State Tourism Director Swapnil Naik said that the wreckage of MV River Princess, a 26 metre long cargo ship that had hit the beach, owing to troubled weather in the year 2000, is being broken and removed by a Mumbai-based ship breakers.
Naik said that almost 80 per cent work of breaking and taking away the ship in parts has already completed, while the remaining work will be over by the end of next month.
Mumbai-based Arihant Ship Breakers Pvt Limited was given the contract of cracking the ship. After several attempts to tow away the ship had failed, the authorities were forced to allow the vessel to be broken, despite environmental concerns.
The existence of the ship had also resulted in the sand erosion on Candolim beach, which is adjacent to the picturesque Calangute beach in North Goa.
Several measures like geo-tubes to control the sand from crumbling in the water had been taken, but in vain. Naik said that the company was awarded 180 working days to remove the wreckage as per the contract. "They should be able to finish the work within the given time," he said.
The company, which began the work in March 2011, had taken a break owing to the monsoons, which makes weather unfavourable for the salvage operations.
"We will count the exact working days that the company has worked. Sometimes, they had to curtail the work halfway due to gusty wind conditions, all the factors would be counted," Naik said.
Few local people also expressed concerns that the removal of the ship may create a depression in the area, resulting in the cases of drowning of tourists alongside.
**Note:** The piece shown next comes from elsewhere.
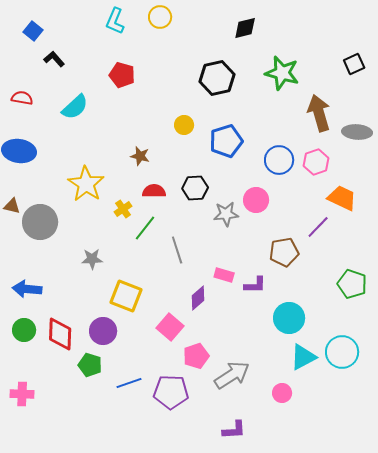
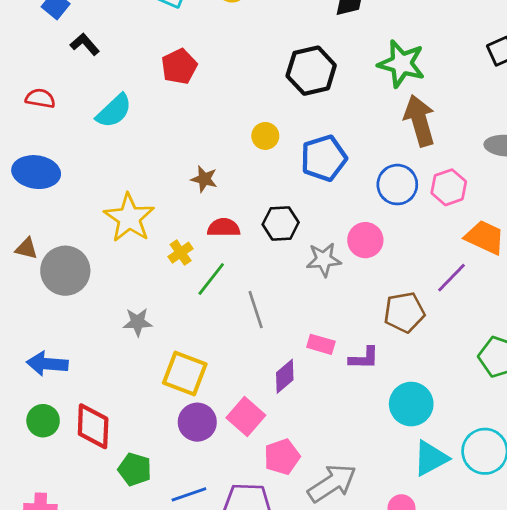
red pentagon: (122, 75) -> (179, 66), turned 30
brown arrow: (319, 113) -> (420, 121), moved
purple circle: (103, 331) -> (197, 422), moved

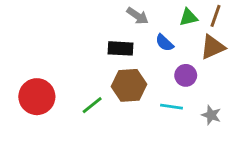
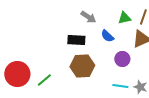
green line: (92, 105) -> (44, 80), moved
cyan line: (172, 107) -> (120, 86), moved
Xavier Machado, a local, said that lifeguard services, employed by the Tourism Department, should be informed about the hazards, once the ship is removed from the location. He said that a false current can be created as the ship being tucked in the seabed for the past 12 years thus creating a hole at the site.
"At least for a few days, lifeguards should disallow swimming in and around Candolim beach," said Macheado, who runs a shack at Calangute beach.
Candolim beach has reported few cases of drowning in the recent past due to uncertain current created due to existence of the huge ship.